• Your goal
Write out the data that follows exactly, keeping every picture out.

• Provided data

....................

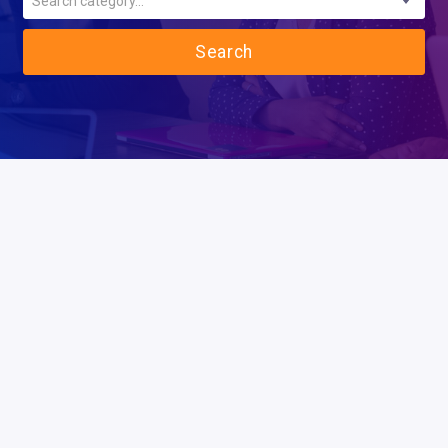
Search category...
Search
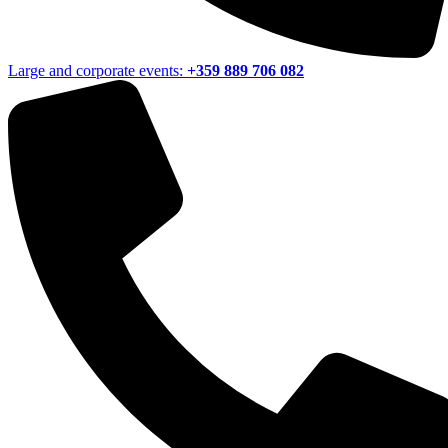
Large and corporate events:
+359 889 706 082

....................

• Solution to this exercise
Search category...
Search
Large and corporate events:
+359 889 706 082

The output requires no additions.